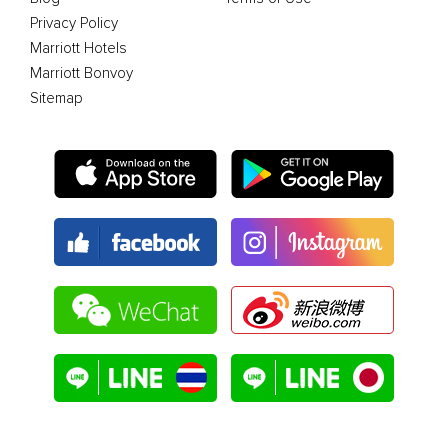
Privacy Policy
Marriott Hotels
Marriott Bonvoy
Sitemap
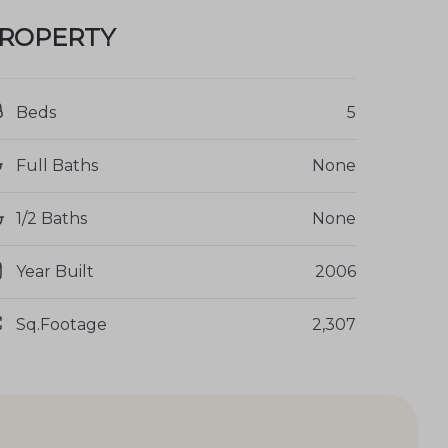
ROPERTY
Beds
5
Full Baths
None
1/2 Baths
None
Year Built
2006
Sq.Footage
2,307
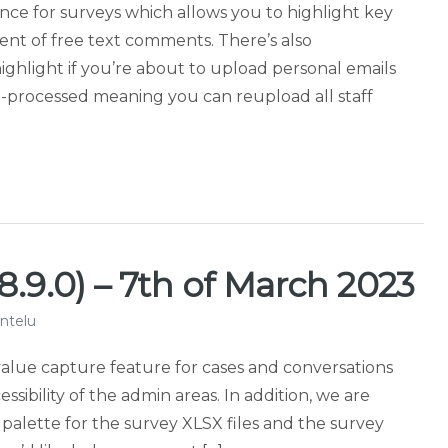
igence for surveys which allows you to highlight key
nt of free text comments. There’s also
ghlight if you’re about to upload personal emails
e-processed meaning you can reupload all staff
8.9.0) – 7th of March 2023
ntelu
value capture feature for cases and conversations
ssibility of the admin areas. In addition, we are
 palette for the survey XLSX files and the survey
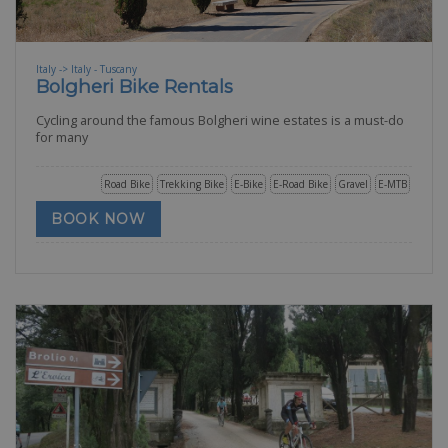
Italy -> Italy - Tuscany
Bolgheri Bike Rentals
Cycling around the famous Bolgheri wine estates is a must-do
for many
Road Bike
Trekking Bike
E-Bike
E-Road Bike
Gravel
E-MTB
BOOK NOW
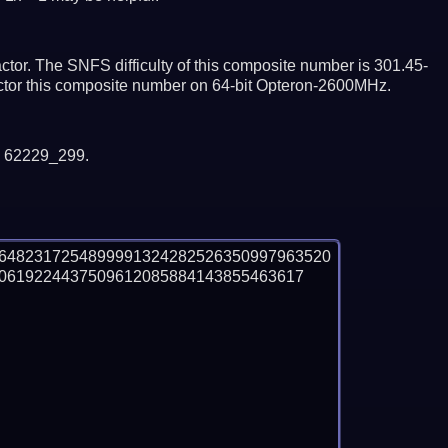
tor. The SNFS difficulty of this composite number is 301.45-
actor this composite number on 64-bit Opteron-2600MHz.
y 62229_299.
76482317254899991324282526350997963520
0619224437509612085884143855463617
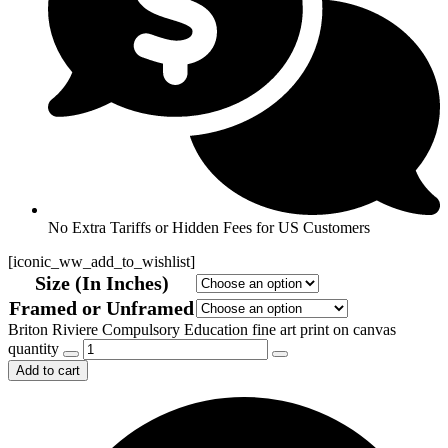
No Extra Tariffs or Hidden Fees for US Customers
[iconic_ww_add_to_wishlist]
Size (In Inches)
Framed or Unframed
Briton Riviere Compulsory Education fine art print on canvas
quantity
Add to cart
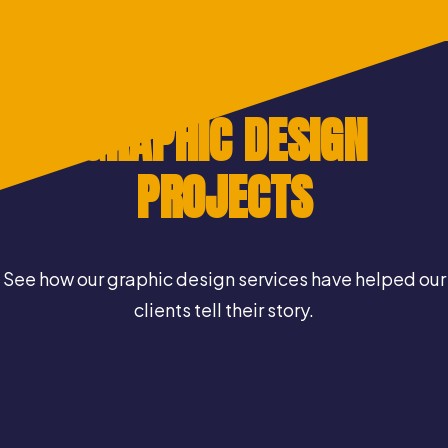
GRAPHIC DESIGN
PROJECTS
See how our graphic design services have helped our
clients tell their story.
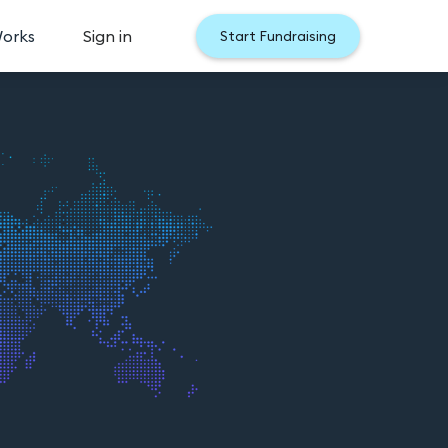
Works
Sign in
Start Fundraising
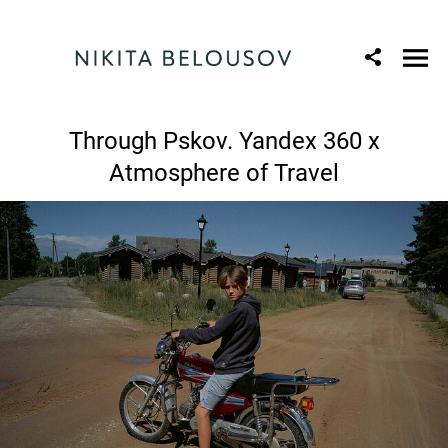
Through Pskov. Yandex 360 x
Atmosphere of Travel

WHAT THE EXERCISE ASKS: Whenever the word "Bolgheri" appears in a line of the listing, report that line.

TASK OUTPUT:
Bolgheri Bike Rentals
Cycling around the famous Bolgheri wine estates is a must-do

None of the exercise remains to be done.